I am trying to take derivatives of a network with respect to its arguments and I am confused about a result I have been getting. For this example my network, model, takes 3 inputs and has two outputs. Here is the code I am running:

ipt = Variable((batch[0]),requires_grad=True).view(batchSize, batch[0].shape[1])
x = ipt[:,0].unsqueeze(1)
y = ipt[:,1].unsqueeze(1)
z = ipt[:,2].unsqueeze(1)

out = model(ipt).cuda()
A = out[:,0].unsqueeze(1)
B = out[:,1].unsqueeze(1)

A_z = grad(A,z,torch.ones((batch_size, 1),requires_grad=True).cuda(), create_graph=True)[0]
A_y = grad(A,y,torch.ones((batch_size, 1),requires_grad=True).cuda(), create_graph=True)[0]
A_x = grad(A,x,torch.ones((batch_size, 1),requires_grad=True).cuda(), create_graph=True)[0]

I get the following error on the A_z line:
RuntimeError: One of the differentiated Tensors appears to not have been used in the graph. Set allow_unused=True if this is the desired behavior.
This confuses me since this is the only derivative computed so far so it seems like A_z isn’t being added to the graph?
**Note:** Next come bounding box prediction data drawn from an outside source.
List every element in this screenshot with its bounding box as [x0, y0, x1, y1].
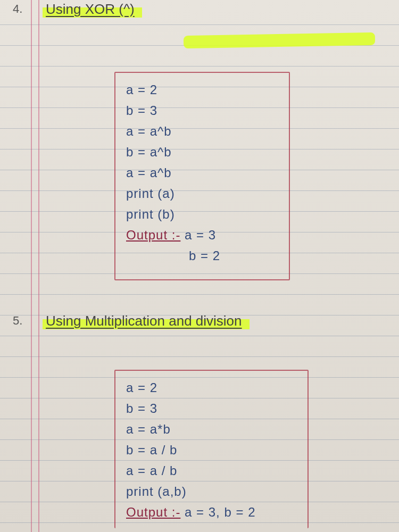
code-line: a = 2 [126, 377, 297, 398]
code-line: print (a) [126, 183, 278, 204]
code-line: a = a^b [126, 162, 278, 183]
highlighter-mark [184, 32, 375, 48]
code-line: a = 2 [126, 79, 278, 100]
margin-line-right [38, 0, 39, 532]
margin-line-left [31, 0, 32, 532]
heading-xor: Using XOR (^) [43, 0, 142, 19]
code-line: a = a^b [126, 121, 278, 142]
output-value: a = 3, b = 2 [185, 505, 255, 519]
code-line: a = a*b [126, 419, 297, 439]
code-line: b = a / b [126, 439, 297, 460]
heading-multdiv: Using Multiplication and division [43, 312, 250, 330]
output-value: a = 3 [185, 228, 216, 242]
code-line: b = 3 [126, 100, 278, 121]
code-line: b = 3 [126, 398, 297, 419]
code-line: a = a / b [126, 460, 297, 481]
output-label: Output :- [126, 505, 180, 519]
output-line: Output :- a = 3 [126, 225, 278, 245]
code-line: print (b) [126, 204, 278, 225]
output-label: Output :- [126, 228, 180, 242]
output-value: b = 2 [189, 245, 278, 266]
output-line: Output :- a = 3, b = 2 [126, 502, 297, 522]
question-number-4: 4. [13, 2, 22, 16]
notebook-paper: 4. Using XOR (^) a = 2 b = 3 a = a^b b =… [0, 0, 399, 532]
question-number-5: 5. [13, 314, 22, 328]
code-box-multdiv: a = 2 b = 3 a = a*b b = a / b a = a / b … [114, 370, 309, 528]
code-line: b = a^b [126, 142, 278, 162]
code-box-xor: a = 2 b = 3 a = a^b b = a^b a = a^b prin… [114, 72, 290, 280]
code-line: print (a,b) [126, 481, 297, 502]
From what I can see, x, y and z are not used to compute the output right? Hence the error that you’re seeing :slight_smile:
You can simply ask for the gradients wrt ipt and then slice that gradient to get the subset you’re interested in :slight_smile:

So I was wondering about this so I tried:
A_z = grad(out[:,0].unsqueeze(1),ipt[:,2].unsqueeze(1),torch.ones((batch_size, 1),requires_grad=True).cuda(), create_graph=True)[0]
and got the same error. Is it important that the full input and output tensors are used and not any slices?

I have a follow up question: what’s the most appropriate way to calculate second derivatives? It sounds like the preferred method is to calculate derivatives with respect to all inputs, and this gets slow when I have to calculate higher order derivatives. Is there a way to calculate derivatives with respect to just one input if I don’t need all of the higher order derivatives?

When you do ipt[:,2].unsqueeze(1) it creates a new Tensor that is a slice of ipt. Bu that new Tensor is not used to compute the loss and that’s why you see this error.

Is there a way to calculate derivatives with respect to just one input if I don’t need all of the higher order derivatives?

You can only compute derivatives wrt to a Tensor. So if all your inputs are in a single Tensor, you have to compute the derivative for the whole thing. But this kind of batch computations are usually not much more expensive than doing a single element.